Records from a dataset:

[Start of section]

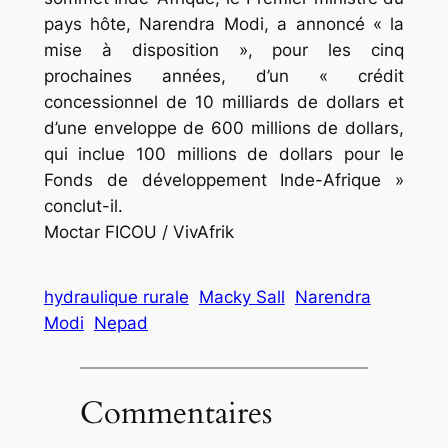
pays hôte, Narendra Modi, a annoncé « la
mise à disposition », pour les cinq
prochaines années, d’un « crédit
concessionnel de 10 milliards de dollars et
d’une enveloppe de 600 millions de dollars,
qui inclue 100 millions de dollars pour le
Fonds de développement Inde-Afrique »
conclut-il.
Moctar FICOU / VivAfrik
hydraulique rurale
Macky Sall
Narendra
Modi
Nepad
Commentaires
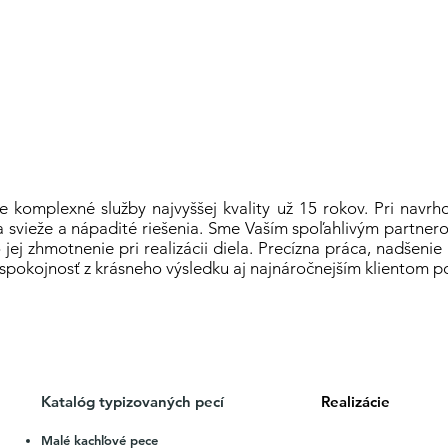
e komplexné služby najvyššej kvality už 15 rokov. Pri navrh
 svieže a nápadité riešenia. Sme Vaším spoľahlivým partnero
o jej zhmotnenie pri realizácii diela. Precízna práca, nadšeni
spokojnosť z krásneho výsledku aj najnáročnejším klientom p
Katalóg typizovaných pecí
Realizácie
Malé kachľové pece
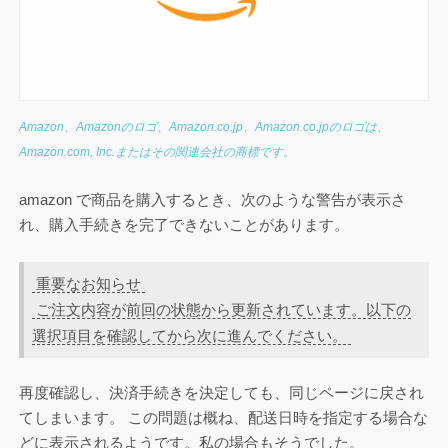
Amazon、Amazonのロゴ、Amazon.co.jp、Amazon.co.jpのロゴは、
Amazon.com, Inc.またはその関連会社の商標です。
amazon で商品を購入するとき、次のような警告が表示さ
れ、購入手続きを完了できないことがあります。
重要なお知らせ
ご注文内容が前回の状態から更新されています。以下の
選択項目を確認してから次に進んでください。
再度確認し、決済手続きを決定しても、同じページに戻され
てしまいます。 この問題は概ね、配送日時を指定する場合な
どに表示されるようです。私の場合もそうでした。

[End of section]

Your job is to copy each entry exactly as written; the pictures do not go in.

* **Finished exercise**
pays hôte, Narendra Modi, a annoncé « la
mise à disposition », pour les cinq
prochaines années, d’un « crédit
concessionnel de 10 milliards de dollars et
d’une enveloppe de 600 millions de dollars,
qui inclue 100 millions de dollars pour le
Fonds de développement Inde-Afrique »
conclut-il.
Moctar FICOU / VivAfrik
hydraulique rurale
Macky Sall
Narendra
Modi
Nepad
Commentaires
e komplexné služby najvyššej kvality už 15 rokov. Pri navrh
 svieže a nápadité riešenia. Sme Vaším spoľahlivým partnero
o jej zhmotnenie pri realizácii diela. Precízna práca, nadšeni
spokojnosť z krásneho výsledku aj najnáročnejším klientom p
Katalóg typizovaných pecí
Realizácie
Malé kachľové pece
Amazon、Amazonのロゴ、Amazon.co.jp、Amazon.co.jpのロゴは、
Amazon.com, Inc.またはその関連会社の商標です。
amazon で商品を購入するとき、次のような警告が表示さ
れ、購入手続きを完了できないことがあります。
重要なお知らせ
ご注文内容が前回の状態から更新されています。以下の
選択項目を確認してから次に進んでください。
再度確認し、決済手続きを決定しても、同じページに戻され
てしまいます。 この問題は概ね、配送日時を指定する場合な
どに表示されるようです。私の場合もそうでした。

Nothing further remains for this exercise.